Durgin and Crowell Lumber Companyでは、2本の搬送ラインにそれぞれ1台ずつ、計2台の密閉型マシンビジョンシステムを設置しています。これらはモルダー直後の工程に配置されており、スタッフはリアルタイムで画像を確認し、問題があれば即座に生産ラインを停止できるように最大限の判断時間を確保できます。なお、モルダーは自動グレーディングマシンよりも上流の工程に設置されています。

Surface Finish Inspector には、5MPのSony Pregius IMX264センサーを搭載した LUCID の Triton カメラが使用されています。

システムを筐体に収めることで、外部の環境光が撮像プロセスに干渉しないように設計されています。
作業員が板を詳細に確認できるよう、Bodkin社は構造化照明システムを導入しました。このマシンビジョンシステムは欠陥を強調するだけでなく、毎分842フィートで移動する板をフリーズフレーム化して静止画像として表示することが可能です。Bodkinチームは、フレームレート21 fps、撮像距離750 mm、焦点距離16 mmという仕様のシステムを設計しました。撮像エリアは16インチで、最大12インチ幅の木材ボードに対応しています。

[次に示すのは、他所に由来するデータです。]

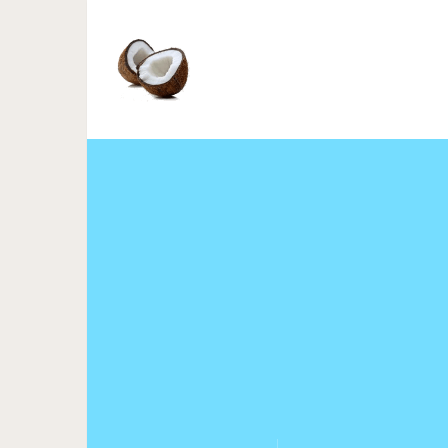
Гулять, так гулять: 6 самы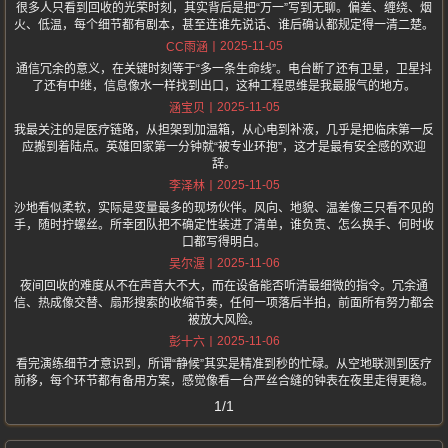
很多人只看到回收的光荣时刻，其实背后是把“万一”写到无聊。偏差、缠绕、烟
火、低温，每个细节都有剧本，甚至连谁先说话、谁后确认都规定得一清二楚。
2025-11-05
CC雨涵
通信冗余的意义，在关键时刻等于“多一条生命线”。电台断了还有卫星，卫星抖
了还有中继，信息像水一样找到出口，这种工程思维是我最服气的地方。
2025-11-05
涵宝贝
我最关注的是医疗链路，从担架到加温箱，从心电到补液，几乎是把临床第一反
应搬到着陆点。英雄回家第一分钟就“被专业环抱”，这才是最有安全感的欢迎
辞。
2025-11-05
李泽林
沙地看似柔软，实际是变量最多的现场伙伴。风向、地貌、温差像三只看不见的
手，随时拧螺丝。所幸团队把不确定性装进了清单，谁负责、怎么换手、何时收
口都写得明白。
2025-11-06
吴尔渥
夜间回收的难度从不在声音大不大，而在设备能否听清最细微的指令。冗余通
信、热成像交替、扇形搜索的收缩节奏，任何一项落后半拍，前面所有努力都会
被放大风险。
2025-11-06
彭十六
看完演练细节才意识到，所谓“静候”其实是精准到秒的忙碌。从空地联测到医疗
前移，每个环节都有备用方案，感觉像看一台严丝合缝的钟表在夜里走得更稳。
1/1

2つの画像処理ラインは、1台のプロセッサで統合的に制御されており、選定されたPCのデータレートや保存要件に合わせて運用されています。社内開発された画像処理ソフトウェアは、撮影されたすべての画像を連続的に連結し、移動する板の長尺画像として表示可能にしています。両ラインの画像は1台のPCで処理されており、製材所のスタッフはSurface Finish Inspectorにリモートアクセスして、必要に応じてカメラ設定を変更したり、システムの微調整や改善を行うことが可能です。
結論
本システムにより、従来の目視検査で70~80%程度だった検出率が、最大98%の精度で欠陥を検出できるようになり、生産性の向上と人件費・廃棄ロスの削減に大きく貢献しています。